• _Task description_
All lines from the one containing "Die Vorstellung, dass sie diese Sache un" to the end of the data below are to be returned exactly, both ends included, with nothing added.

** Opening Data extract block **

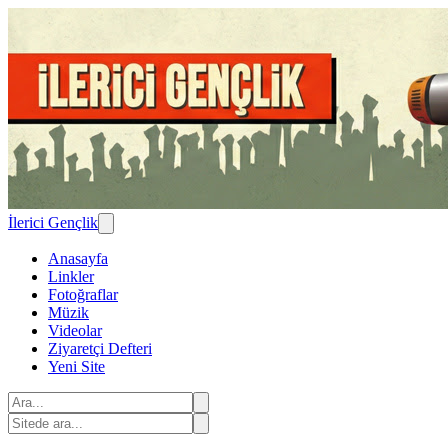
İlerici Gençlik
Anasayfa
Linkler
Fotoğraflar
Müzik
Videolar
Ziyaretçi Defteri
Yeni Site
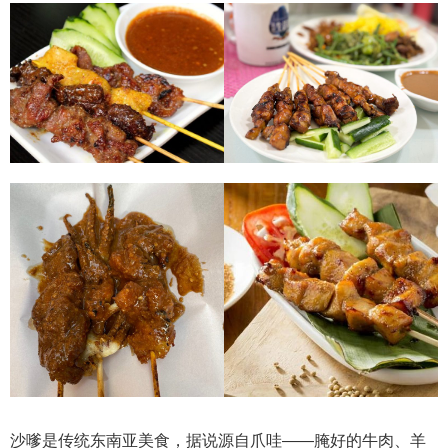
沙嗲是传统东南亚美食，据说源自爪哇——腌好的牛肉、羊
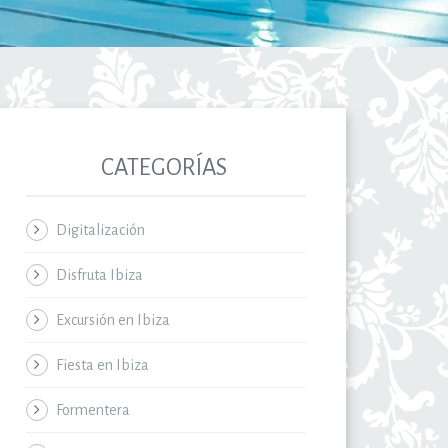
CATEGORÍAS
Digitalización
Disfruta Ibiza
Excursión en Ibiza
Fiesta en Ibiza
Formentera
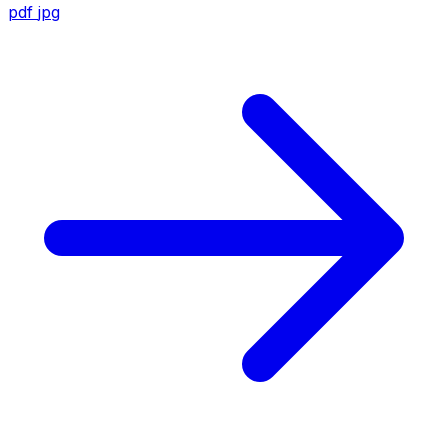
pdf
jpg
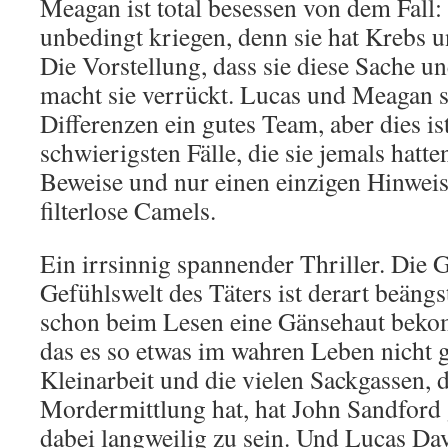
Meagan ist total besessen von dem Fall:
unbedingt kriegen, denn sie hat Krebs u
Die Vorstellung, dass sie diese Sache un
macht sie verrückt. Lucas und Meagan si
Differenzen ein gutes Team, aber dies ist
schwierigsten Fälle, die sie jemals hatte
Beweise und nur einen einzigen Hinweis:
filterlose Camels.
Ein irrsinnig spannender Thriller. Die
Gefühlswelt des Täters ist derart beäng
schon beim Lesen eine Gänsehaut bekomm
das es so etwas im wahren Leben nicht 
Kleinarbeit und die vielen Sackgassen, 
Mordermittlung hat, hat John Sandford 
dabei langweilig zu sein. Und Lucas Dav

** Closing Data extract block **

• _Output of the task_
Die Vorstellung, dass sie diese Sache un
macht sie verrückt. Lucas und Meagan si
Differenzen ein gutes Team, aber dies ist
schwierigsten Fälle, die sie jemals hatte
Beweise und nur einen einzigen Hinweis:
filterlose Camels.
Ein irrsinnig spannender Thriller. Die
Gefühlswelt des Täters ist derart beäng
schon beim Lesen eine Gänsehaut bekomm
das es so etwas im wahren Leben nicht 
Kleinarbeit und die vielen Sackgassen, 
Mordermittlung hat, hat John Sandford 
dabei langweilig zu sein. Und Lucas Dav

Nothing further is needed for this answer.